O São Paulo não venceu os últimos sete jogos que fez no Brasileiro. E, com a queda na Sul-Americana, tem no Nacional o único caminho para ir à Libertadores-2012.
"Dei um alerta, falei que somos felizardos de ainda termos sete rodadas para definirmos se queremos passar as férias com sorriso ou melancolia", afirmou Leão.
O treinador defende que, para sair da onda decadente, o time mude radicalmente de cara. Precisa melhorar a pegada, vibrar mais, deixar a timidez de lado e falar alto.
"Eles são pagos para jogar do meu jeito", afirmou.
Apesar do discurso motivacional e da promessa de que irá recuperar Lucas ("Comigo, ele vai jogar"), o técnico não parece muito otimista.
Questionado se poderia deixar o São Paulo atual tão vibrante quanto o time que foi campeão paulista de 2005, foi enfático: "Não se faz cascudo sem um coração feroz".
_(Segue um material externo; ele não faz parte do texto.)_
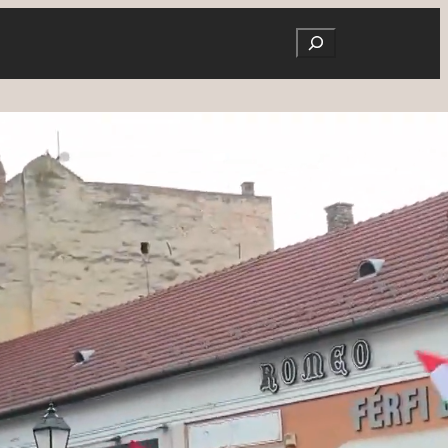
Search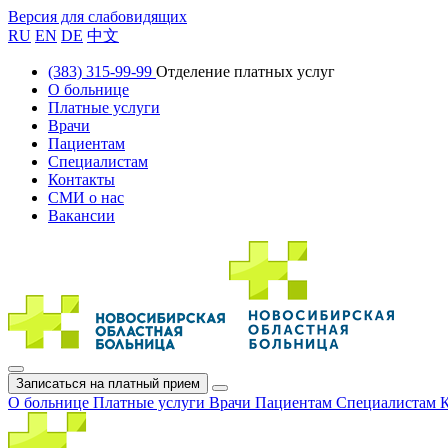
Версия для слабовидящих
RU
EN
DE
中文
(383) 315-99-99
Отделение платных услуг
О больнице
Платные услуги
Врачи
Пациентам
Специалистам
Контакты
СМИ о нас
Вакансии
Записаться на платный прием
О больнице
Платные услуги
Врачи
Пациентам
Специалистам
E, na onda de críticas, sobrou até para Rogério. O técnico deu a entender que não aceitará que o goleiro jogue no sacrifício e confirmou que o capitão não enfrentará o Vasco amanhã, no Rio -- Luis Fabiano, também machucado, é outro que fica fora.
Leão quer aproveitar a ausência de Rogério para tentar resolver outro problema detectado: a liderança exclusiva exercida pelo camisa 1.
"A voz do Rogério pode até ser eterna fora de campo, mas não dentro. Precisamos de um segundo comando."